Since traveling had been hard on the system, we decided to stay near Inle lake for 5 nights. By doing so we would not be able to do some trekking around Kalaw. But then, it is the first country here we will definitely visit again (the whole coastline and the northern most part near the Indian and Chinese border were the Himalaya is) because there is so much more to see and it is just really beautiful with the most friendly people imaginable.

The Inle lake area is very nice and we spend our days reading, walking around, biking the area and taking a boat trip. We visited lots of villages on the lake which is surrounded by hills. The nice thing is that the houses are on the lake and on sandbanks or higher pieces of land, and there are no roads, just waterways. So no bicycles, motorbikes or oxcarts here. It kinda looks like if a village has just been flooded by heavy rains.. The east side of the lake was cultivated. There were huge vegetable gardens (kms long) and people sit in canoes to plant seeds, harvest,… The only negative thing was that we stopped at all the local, traditional handicrafts stuff (umbrella, cigar, weaving, silversmith,… ) with attached shops. So we really enjoyed sitting in the boat and viewing the landscape.

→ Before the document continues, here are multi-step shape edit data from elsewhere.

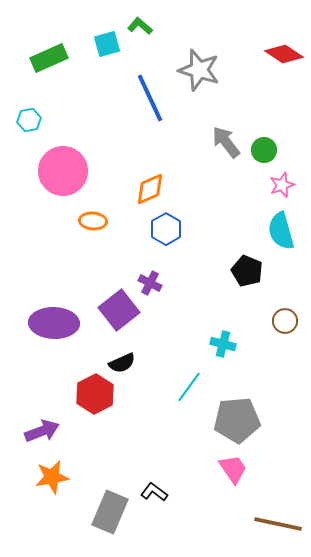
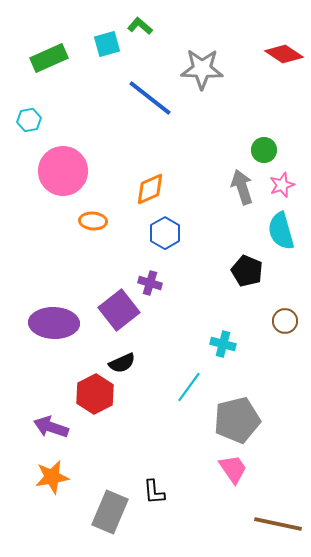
gray star: moved 3 px right, 1 px up; rotated 15 degrees counterclockwise
blue line: rotated 27 degrees counterclockwise
gray arrow: moved 16 px right, 45 px down; rotated 20 degrees clockwise
blue hexagon: moved 1 px left, 4 px down
purple cross: rotated 10 degrees counterclockwise
gray pentagon: rotated 9 degrees counterclockwise
purple arrow: moved 9 px right, 4 px up; rotated 140 degrees counterclockwise
black L-shape: rotated 132 degrees counterclockwise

It was time to get back to Yangon. Laura was fed up with all the long and hard bus rides and since it was raining an hour a day for the last week, the journey downhill was going to be no joke. So she decided to take a taxi to the nearest airport and fly to Yangon.
I on the other hand endured another 20 hour bus ride. That way I could save a lot of dollars to dive ;-) and I don’t mind sitting in a bus as long as I have my music and a book.
For some parts the road was washed away and we almost got stuck in the mud a couple of time, but we made it down in once piece. Luckily I Canadian girl we met earlier was also on the bus, so at least I had someone to talk during on the breaks.

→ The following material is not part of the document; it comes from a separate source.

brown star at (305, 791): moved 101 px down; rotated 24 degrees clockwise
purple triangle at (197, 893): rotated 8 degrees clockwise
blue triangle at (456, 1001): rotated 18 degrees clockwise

Myanmar was an amazing and humbling experience. It is one of the poorest countries I have ever been to, but the people were just amazing: laughing, waving, just genuine friendly. The less they have, the more they give. But of course they can’t talk about politics to us, it is too dangerous. Most people lack just about every material thing. The government controls everything. It is a military dictatorship and they control the economy. Every time there is some form of unrest or resistance (there were bombings the last months, which you of course almost never hear about) they shut down the universities, and like they did when we were there, shut down the main power supply. That’s why we couldn’t go on the internet the last weeks. It also controls banks, so the peoples savings can we wiped out (and have been!) when the rulers feel like. So still not many tourists come here, partly because of the international boycott against their government. But locals want us to come and you just have to try and give as little money as possible directly to the government. Only use privately owned services.


But enough politics…

So back in Bangkok now... They are making the final preparations to celebrate the 60th birthday of the king’s coronation. It is a huge thing here, they love their king. And all the main boulevards around his palace are covered with lights. It kinda looks like Christmas.

I will fly to Borneo (Malaysian part) to make my way to Semporna (getaway to SIPADAN!!) in the northeast and start diving. Laura made different plans…
Take care we’ll be in touch!!

Btw as I typing this I am listening to Pinkpop, damn I am gonna miss the festivalsummer!!!!